RECORDS SUPPLIED
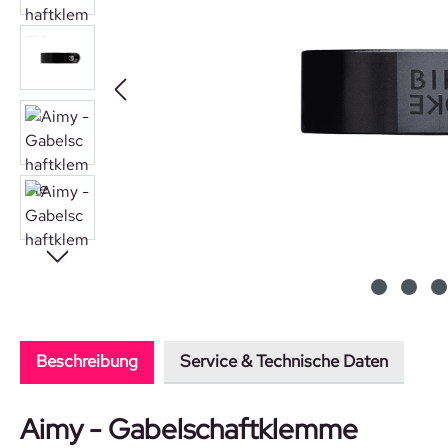
Beschreibung
Service & Technische Daten
Aimy - Gabelschaftklemme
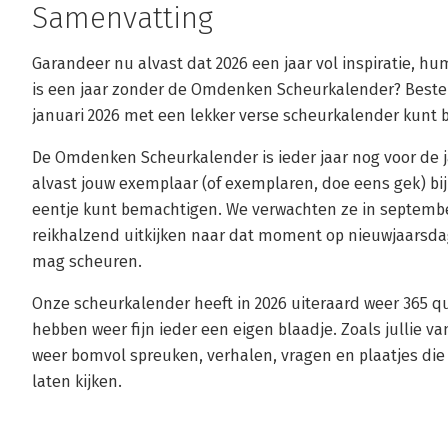
Samenvatting
Garandeer nu alvast dat 2026 een jaar vol inspiratie, hu
is een jaar zonder de Omdenken Scheurkalender? Bestel 
januari 2026 met een lekker verse scheurkalender kunt 
De Omdenken Scheurkalender is ieder jaar nog voor de ja
alvast jouw exemplaar (of exemplaren, doe eens gek) bij 
eentje kunt bemachtigen. We verwachten ze in september
reikhalzend uitkijken naar dat moment op nieuwjaarsdag
mag scheuren.
Onze scheurkalender heeft in 2026 uiteraard weer 365 
hebben weer fijn ieder een eigen blaadje. Zoals jullie v
weer bomvol spreuken, verhalen, vragen en plaatjes die
laten kijken.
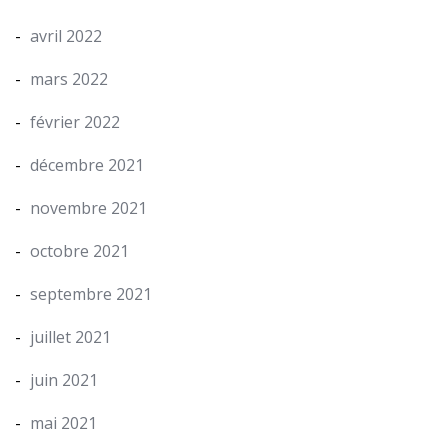
avril 2022
mars 2022
février 2022
décembre 2021
novembre 2021
octobre 2021
septembre 2021
juillet 2021
juin 2021
mai 2021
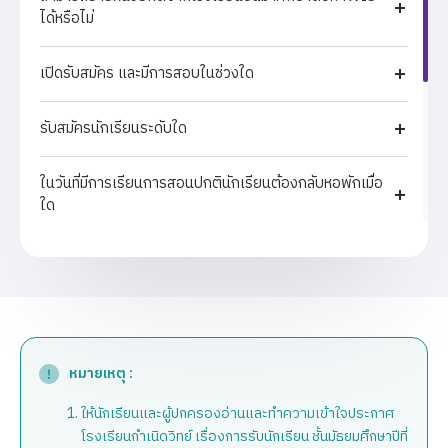
ได้หรือไม่
บุคลากร ในบรรยากาศที่เต็มไปด้วย
รอยยิ้มและความสนุกสนาน ในโอกาส
ครบรอบ 10 ปีแห่งความสำเร็จนี้
เปิดรับสมัคร และมีการสอบในช่วงใด
สถาบันทั้งสองขอแสดงความขอบคุณ
อย่างสุดซึ้งต่อผู้ก่อตั้ง และทุกภาค
ส่วนที่มีบทบาทสำคัญในการสร้างและ
รับสมัครนักเรียนระดับใด
พัฒนาสถาบันอุดมศึกษา และโรงเรียน
วิทยาศาสตร์กลุ่ม ปตท. ด้วยความ
ในวันที่มีการเรียนการสอนปกตินักเรียนต้องกลับหอพักเมื่อ
ทุ่มเทและวิสัยทัศน์อันกว้างไกล ความ
ใด
สำเร็จที่เกิดขึ้นนี้ เป็นผลจากความ
ร่วมมืออันดีระหว่างทุกฝ่าย และเรามุ่ง
มั่นที่จะก้าวต่อไปเพื่อสร้างประโยชน์
นักเรียนกินข้าวอย่างไร
สูงสุดแก่สังคมและประเทศชาติสืบไป
นักเรียนซักผ้าอย่างไร
หอพักของโรงเรียนเป็นอย่างไร
หมายเหตุ :
ให้นักเรียนและผู้ปกครองอ่านและทำความเข้าใจประกาศ
มีรถรับส่งจากโรงเรียนไปกรุงเทพหรือไม่
โรงเรียนกำเนิดวิทย์ เรื่องการรับนักเรียน ชั้นมัธยมศึกษาปีที่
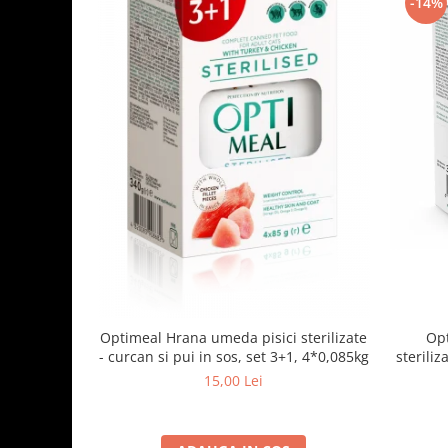
-14%
Optimeal Hrana umeda pisici sterilizate
Opt
- curcan si pui in sos, set 3+1, 4*0,085kg
steriliz
15,00 Lei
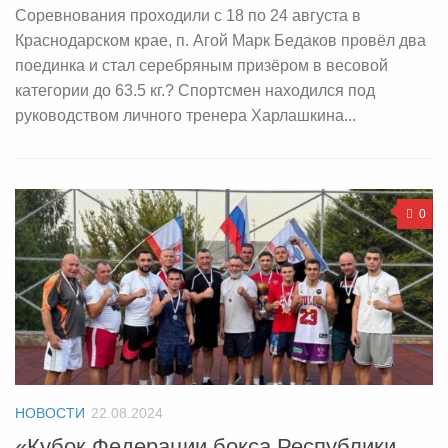
Соревнования проходили с 18 по 24 августа в
Краснодарском крае, п. Агой Марк Бедаков провёл два
поединка и стал серебряным призёром в весовой
категории до 63.5 кг.? Спортсмен находился под
руководством личного тренера Харлашкина...
0
НОВОСТИ
22.08.2024
«Кубок Федерации бокса Республики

TASK OBJECTIVE
Exactly the lines from the top of the listing through the line with "บุคลากร ในบรรยากาศที่เต็มไปด้วย", and no pictures, should be printed.

SOLUTION TO THIS TASK
Beschreibung
Service & Technische Daten
Aimy - Gabelschaftklemme
Samenvatting
Garandeer nu alvast dat 2026 een jaar vol inspiratie, hu
is een jaar zonder de Omdenken Scheurkalender? Bestel 
januari 2026 met een lekker verse scheurkalender kunt 
De Omdenken Scheurkalender is ieder jaar nog voor de ja
alvast jouw exemplaar (of exemplaren, doe eens gek) bij 
eentje kunt bemachtigen. We verwachten ze in september
reikhalzend uitkijken naar dat moment op nieuwjaarsdag
mag scheuren.
Onze scheurkalender heeft in 2026 uiteraard weer 365 
hebben weer fijn ieder een eigen blaadje. Zoals jullie v
weer bomvol spreuken, verhalen, vragen en plaatjes die
laten kijken.
avril 2022
mars 2022
février 2022
décembre 2021
novembre 2021
octobre 2021
septembre 2021
juillet 2021
juin 2021
mai 2021
ได้หรือไม่
บุคลากร ในบรรยากาศที่เต็มไปด้วย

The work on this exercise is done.